● What you need to do
Taking the line containing "Por este motivo, el" as the first and the last line of the entries as the end, reproduce every line between them exactly, including both.
Records for processing: Begin
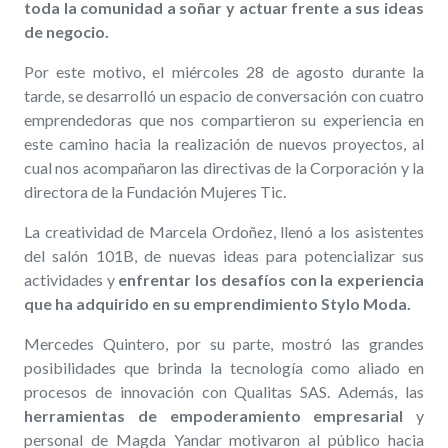
toda la comunidad a soñar y actuar frente a sus ideas
de negocio.
Por este motivo, el miércoles 28 de agosto durante la
tarde, se desarrolló un espacio de conversación con cuatro
emprendedoras que nos compartieron su experiencia en
este camino hacia la realización de nuevos proyectos, al
cual nos acompañaron las directivas de la Corporación y la
directora de la Fundación Mujeres Tic.
La creatividad de Marcela Ordoñez, llenó a los asistentes
del salón 101B, de nuevas ideas para potencializar sus
actividades y
enfrentar los desafíos con la experiencia
que ha adquirido en su emprendimiento Stylo Moda.
Mercedes Quintero, por su parte, mostró las grandes
posibilidades que brinda la tecnología como aliado en
procesos de innovación con Qualitas SAS. Además, las
herramientas de empoderamiento empresarial
y
personal de Magda Yandar motivaron al público hacia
Records for processing: End
● Response to this exercise
Por este motivo, el miércoles 28 de agosto durante la
tarde, se desarrolló un espacio de conversación con cuatro
emprendedoras que nos compartieron su experiencia en
este camino hacia la realización de nuevos proyectos, al
cual nos acompañaron las directivas de la Corporación y la
directora de la Fundación Mujeres Tic.
La creatividad de Marcela Ordoñez, llenó a los asistentes
del salón 101B, de nuevas ideas para potencializar sus
actividades y
enfrentar los desafíos con la experiencia
que ha adquirido en su emprendimiento Stylo Moda.
Mercedes Quintero, por su parte, mostró las grandes
posibilidades que brinda la tecnología como aliado en
procesos de innovación con Qualitas SAS. Además, las
herramientas de empoderamiento empresarial
y
personal de Magda Yandar motivaron al público hacia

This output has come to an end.